O nome de Mauro Cid, ex-ajudante de ordens de Jair Bolsonaro, voltou a sacudir os bastidores da política neste fim de semana. O motivo? Uma declaração explosiva de seu advogado, Cezar Bitencourt, em resposta ao pedido de prisão feito pela Procuradoria-Geral da República (PGR). “Dane-se o PGR”, afirmou Bitencourt à Folha de S.Paulo, elevando o tom contra o procurador-geral Paulo Gonet.

A polêmica gira em torno da viagem da esposa e dos filhos de Mauro Cid aos Estados Unidos. A PGR entendeu o embarque como um indício de que o militar, investigado por crimes ligados ao núcleo bolsonarista, estaria tentando fugir do Brasil. Além disso, segundo o pedido protocolado no Supremo Tribunal Federal (STF), o ex-ministro do Turismo Gilson Machado, aliado próximo de Bolsonaro, teria tentado ajudar Cid a obter um passaporte português, reforçando a tese de tentativa de evasão.

A ofensiva da PGR resultou numa operação da Polícia Federal que chegou a bater na porta de Mauro Cid com mandado de prisão em mãos. No entanto, ao chegarem à casa do militar, os agentes foram informados de que o ministro Alexandre de Moraes, do STF, havia revogado a ordem pouco antes.

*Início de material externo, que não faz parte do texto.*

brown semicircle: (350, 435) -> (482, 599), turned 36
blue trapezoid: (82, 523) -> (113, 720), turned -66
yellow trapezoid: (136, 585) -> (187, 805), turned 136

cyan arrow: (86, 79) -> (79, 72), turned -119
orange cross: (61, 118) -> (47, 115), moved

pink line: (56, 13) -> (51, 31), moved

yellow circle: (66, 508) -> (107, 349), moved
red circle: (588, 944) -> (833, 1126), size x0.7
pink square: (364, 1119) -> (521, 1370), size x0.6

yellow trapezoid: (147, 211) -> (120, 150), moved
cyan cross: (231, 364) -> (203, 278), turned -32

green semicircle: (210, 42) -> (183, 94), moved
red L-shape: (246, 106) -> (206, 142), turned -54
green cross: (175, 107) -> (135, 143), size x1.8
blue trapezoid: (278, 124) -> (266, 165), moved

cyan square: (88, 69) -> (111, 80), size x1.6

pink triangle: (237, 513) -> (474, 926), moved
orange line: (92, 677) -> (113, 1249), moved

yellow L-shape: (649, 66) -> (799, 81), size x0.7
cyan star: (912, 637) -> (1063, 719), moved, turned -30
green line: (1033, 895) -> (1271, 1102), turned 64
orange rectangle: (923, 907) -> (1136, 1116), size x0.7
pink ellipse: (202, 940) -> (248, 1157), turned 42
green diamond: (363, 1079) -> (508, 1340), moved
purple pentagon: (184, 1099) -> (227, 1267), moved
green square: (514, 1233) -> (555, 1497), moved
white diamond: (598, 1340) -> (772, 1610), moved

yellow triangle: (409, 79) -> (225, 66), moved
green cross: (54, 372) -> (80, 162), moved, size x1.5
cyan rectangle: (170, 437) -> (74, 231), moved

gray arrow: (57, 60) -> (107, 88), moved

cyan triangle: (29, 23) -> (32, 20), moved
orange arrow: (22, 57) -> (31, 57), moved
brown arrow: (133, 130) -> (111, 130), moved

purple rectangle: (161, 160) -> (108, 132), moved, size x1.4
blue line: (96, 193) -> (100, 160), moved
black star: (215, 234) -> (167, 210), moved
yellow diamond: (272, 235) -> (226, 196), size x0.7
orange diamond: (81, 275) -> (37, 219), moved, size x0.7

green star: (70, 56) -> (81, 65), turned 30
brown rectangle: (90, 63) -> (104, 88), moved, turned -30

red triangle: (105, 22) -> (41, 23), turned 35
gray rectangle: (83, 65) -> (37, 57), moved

A resposta da defesa veio de forma dura e direta. Bitencourt alegou que a ida da família ao exterior é um direito legítimo e que seu cliente “não deve explicações à Justiça”. Para o advogado, o processo não pode pautar os passos pessoais de Mauro Cid. “A vida do Cid segue indiferente à existência do processo”, disparou.

Enquanto Gilson Machado chegou a ser preso preventivamente no Recife, sendo solto horas depois, o caso de Mauro Cid permanece sob análise. A movimentação reforça o clima de tensão entre investigados ligados ao ex-presidente Bolsonaro e os órgãos de investigação, especialmente no momento em que o cerco jurídico se estreita.

A situação reacende o debate sobre liberdade de locomoção de investigados, os limites de atuação da defesa e os sinais de que parte do grupo político de Bolsonaro estaria buscando rotas para deixar o país em meio às investigações em curso.